*** Opening Data extract ***
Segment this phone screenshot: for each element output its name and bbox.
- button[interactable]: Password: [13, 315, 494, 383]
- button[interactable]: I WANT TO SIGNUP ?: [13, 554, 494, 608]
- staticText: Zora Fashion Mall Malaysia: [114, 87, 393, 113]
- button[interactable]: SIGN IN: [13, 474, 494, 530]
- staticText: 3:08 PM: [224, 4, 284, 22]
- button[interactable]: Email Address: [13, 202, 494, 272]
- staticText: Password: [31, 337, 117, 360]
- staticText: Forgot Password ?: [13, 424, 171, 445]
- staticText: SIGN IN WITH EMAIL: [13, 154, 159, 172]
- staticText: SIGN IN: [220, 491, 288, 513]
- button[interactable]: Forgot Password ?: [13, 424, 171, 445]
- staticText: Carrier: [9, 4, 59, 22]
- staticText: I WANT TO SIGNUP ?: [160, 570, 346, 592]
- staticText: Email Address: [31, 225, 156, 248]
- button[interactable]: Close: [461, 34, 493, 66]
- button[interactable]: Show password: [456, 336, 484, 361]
*** Closing Data extract ***
*** Opening Data extract ***
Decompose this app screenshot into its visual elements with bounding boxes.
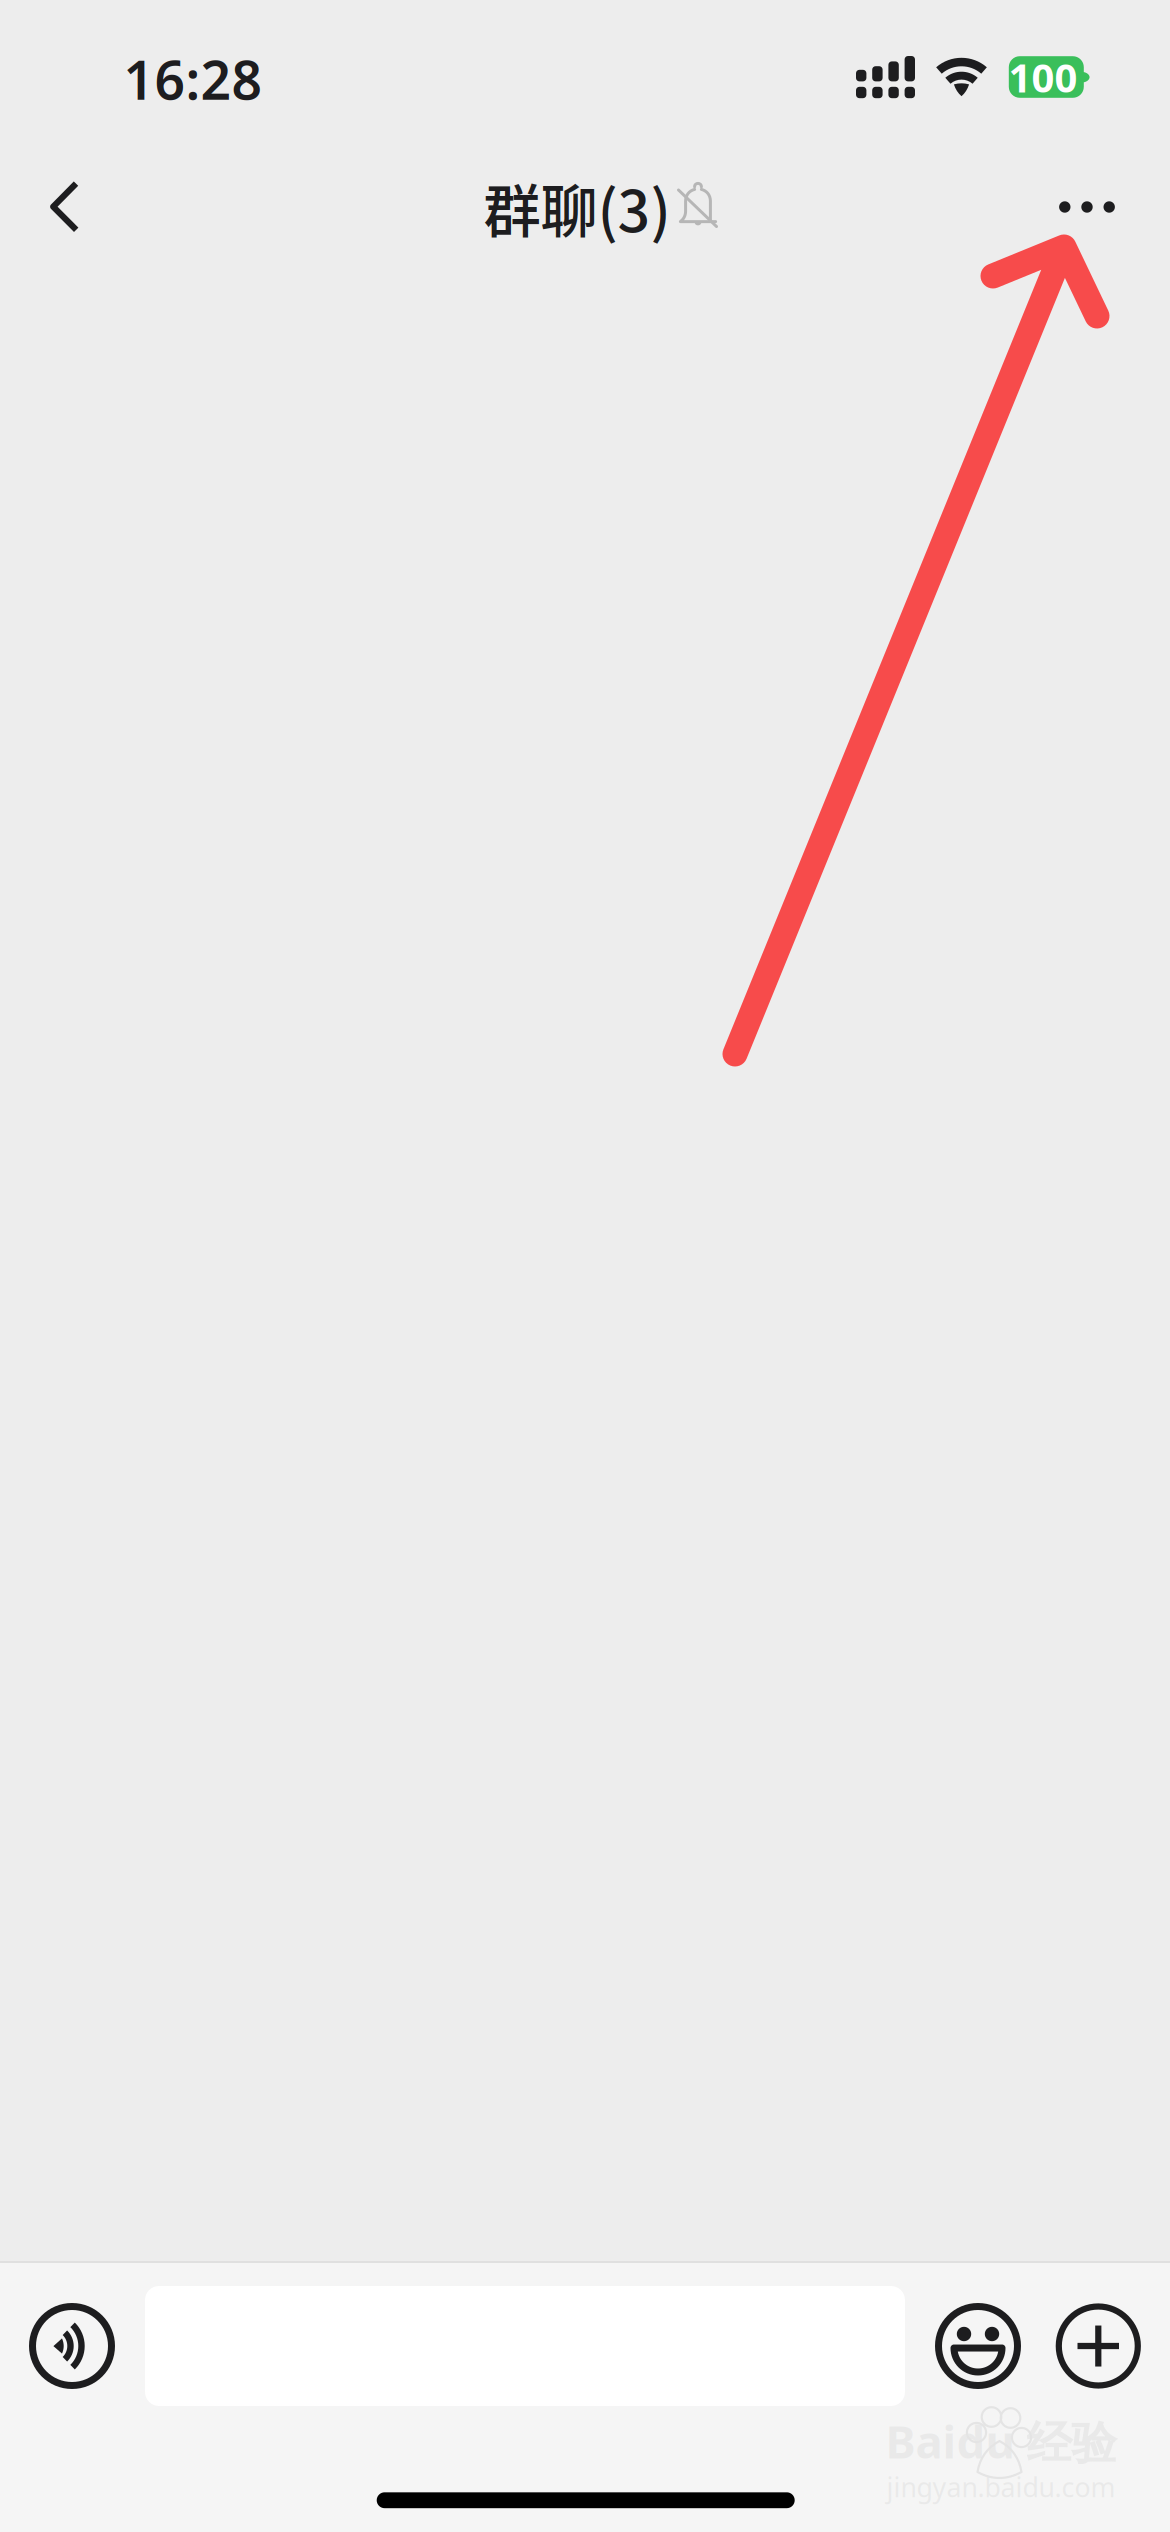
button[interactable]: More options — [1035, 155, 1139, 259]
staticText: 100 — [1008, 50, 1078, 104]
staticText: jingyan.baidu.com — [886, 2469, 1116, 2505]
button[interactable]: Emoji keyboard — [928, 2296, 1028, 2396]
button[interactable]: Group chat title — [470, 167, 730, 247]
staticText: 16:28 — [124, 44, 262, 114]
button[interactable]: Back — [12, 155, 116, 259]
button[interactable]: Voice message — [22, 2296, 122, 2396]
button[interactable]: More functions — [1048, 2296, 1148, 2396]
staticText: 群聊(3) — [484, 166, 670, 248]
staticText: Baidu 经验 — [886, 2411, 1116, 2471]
*** Closing Data extract ***
Each line above where the word "Forgot" occurs should be copied out.

Final answer:
- staticText: Forgot Password ?: [13, 424, 171, 445]
- button[interactable]: Forgot Password ?: [13, 424, 171, 445]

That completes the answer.